Climate has often been referred to as the average condition of the weather. In many respects this is a useful definition since it emphasizes the habitual as against the day variations in conditions. Climate may be regarded as the combined behaviour of certain climate elements; mainly, temperature, humidity, precipitation, air movement (wind), radiative conditions, barometric pressure, ionization. These elements, or momentary conditions, derive from more constant climatic factors, or characteristics of locality. Certain factors, such as latitude, altitude, distribution of land and water, orography (contours) and soils are fixed. Other factors, such as currents, winds, rainfall, drainage and vegetation , are dependent and intermediate between the fixed factors and the elements.
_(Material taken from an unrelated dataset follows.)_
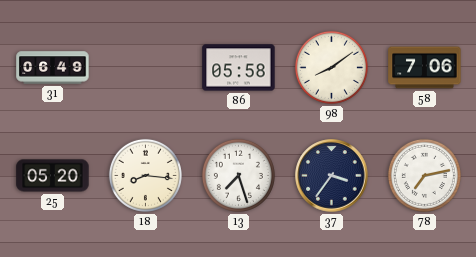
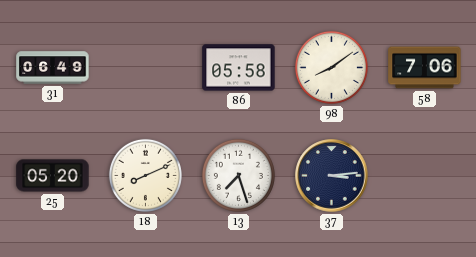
18: 8:16 -> 8:11
37: 3:36 -> 3:14
78: 7:13 -> none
Rainfall distribution; Zimbabwe

Color Icon Rainfall in Zimbabwe decreases from the highveld, roughly in the center of the country, a belt running north east to south west, towards the south western and north eastern borders of the country. The highest falls are in the eastern highlands with annual rainfall of up to and above 1000mm. The highveld receives an annual average of above 500mm. The south eastern lowveld in which the Limpopo valley is located typically receives the lowest rainfall. Falls of below 400mm are not uncommon. In times of drought, this area is usually hard hit as it's meagre water resources are severely depleted leaving untold misery for man and beast alike. The 1991-92 drought was especially disastrous leading to big losses in both domestic livestock and wildlife.

Southern Africa's climate and rainfall patterns have been highly variable for at least the last three centuries, leading to recurrent droughts of varying severity.